= Herbert Beresford =

Canadian politician

Herbert Grahame Beresford (November 19, 1880 – June 15, 1938) was a land surveyor and politician in Manitoba, Canada. He served in the Legislative Assembly of Manitoba from 1927 to 1932.

Beresford was born in Tillicoultry, Scotland, and was raised in nearby Dollar. Educated at Dollar Academy and the University of St Andrews, he came to Canada in 1903 and worked as a land surveyor, serving as president of the Association of Manitoba Land Surveyors in 1918 and 1919. He was also active in the Scottish Rite of freemasonry.

He was elected to the Manitoba legislature in the 1927 provincial election as an independent Progressive, defeated Liberal Fred C. Hamilton in the sprawling northern constituency of Rupertsland. For the next four years, he served as a supporter of John Bracken's government.

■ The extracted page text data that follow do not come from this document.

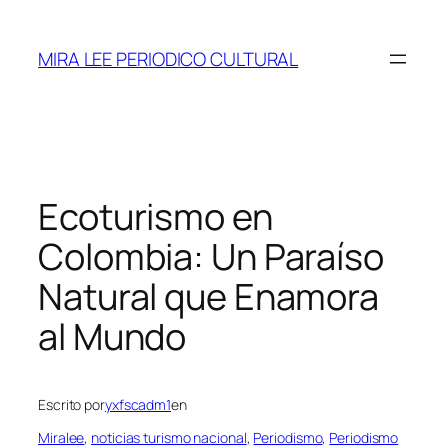
Saltar
al
MIRA LEE PERIODICO CULTURAL
contenido
Ecoturismo en
Colombia: Un Paraíso
Natural que Enamora
al Mundo
Escrito por
yxfscadm1
en
Miralee
, 
noticias turismo nacional
, 
Periodismo
, 
Periodismo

In 1932, the provincial Liberal and Progressive parties formed an electoral alliance to prevent the Conservative Party from winning the next election. In most constituencies, Liberals and Progressives united behind a single candidate. In Rupertsland, however, Beresford was challenged by Liberal cabinet minister Ewan McPherson, who had been defeated in Portage la Prairie. McPherson won the challenge, ending Beresford's career as a legislator.